▶ [Description of the task]:
When a line of the listing below has the string "features" in it, copy that line.

Source information section start

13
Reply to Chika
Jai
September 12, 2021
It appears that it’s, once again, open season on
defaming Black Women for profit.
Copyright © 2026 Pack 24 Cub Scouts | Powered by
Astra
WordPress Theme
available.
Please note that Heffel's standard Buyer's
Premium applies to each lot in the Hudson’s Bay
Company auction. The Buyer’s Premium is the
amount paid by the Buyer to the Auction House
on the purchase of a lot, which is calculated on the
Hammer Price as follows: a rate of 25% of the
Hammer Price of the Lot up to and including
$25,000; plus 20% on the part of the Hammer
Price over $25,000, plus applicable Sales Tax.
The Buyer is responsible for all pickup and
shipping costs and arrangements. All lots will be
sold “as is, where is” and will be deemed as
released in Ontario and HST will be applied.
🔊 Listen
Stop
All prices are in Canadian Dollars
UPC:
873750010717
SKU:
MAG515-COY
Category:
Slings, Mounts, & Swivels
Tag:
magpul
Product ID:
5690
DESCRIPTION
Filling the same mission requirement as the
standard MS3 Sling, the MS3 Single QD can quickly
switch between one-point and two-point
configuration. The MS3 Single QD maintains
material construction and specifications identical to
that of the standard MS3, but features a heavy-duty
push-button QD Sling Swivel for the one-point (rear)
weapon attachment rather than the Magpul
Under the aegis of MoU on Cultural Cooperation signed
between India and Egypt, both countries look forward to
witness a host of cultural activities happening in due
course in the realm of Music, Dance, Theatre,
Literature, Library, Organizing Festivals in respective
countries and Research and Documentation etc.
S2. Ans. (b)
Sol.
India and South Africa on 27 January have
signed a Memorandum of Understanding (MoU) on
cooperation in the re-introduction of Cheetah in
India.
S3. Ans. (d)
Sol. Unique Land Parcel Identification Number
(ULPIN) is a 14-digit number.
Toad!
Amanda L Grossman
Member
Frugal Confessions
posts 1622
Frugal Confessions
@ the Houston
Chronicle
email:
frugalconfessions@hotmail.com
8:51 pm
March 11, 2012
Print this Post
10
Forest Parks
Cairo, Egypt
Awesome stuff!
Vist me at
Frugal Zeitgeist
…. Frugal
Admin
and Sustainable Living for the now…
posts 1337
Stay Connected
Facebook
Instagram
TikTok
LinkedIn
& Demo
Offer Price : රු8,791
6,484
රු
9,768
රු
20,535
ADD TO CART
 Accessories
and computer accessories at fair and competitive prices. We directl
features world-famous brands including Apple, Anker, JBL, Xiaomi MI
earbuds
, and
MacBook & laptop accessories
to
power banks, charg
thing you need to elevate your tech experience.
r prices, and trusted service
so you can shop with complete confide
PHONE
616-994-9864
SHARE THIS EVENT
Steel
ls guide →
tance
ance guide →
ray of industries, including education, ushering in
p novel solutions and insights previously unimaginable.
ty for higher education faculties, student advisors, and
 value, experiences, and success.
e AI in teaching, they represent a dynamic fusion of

Source information section end

▶ [Written response]:
that of the standard MS3, but features a heavy-duty
features world-famous brands including Apple, Anker, JBL, Xiaomi MI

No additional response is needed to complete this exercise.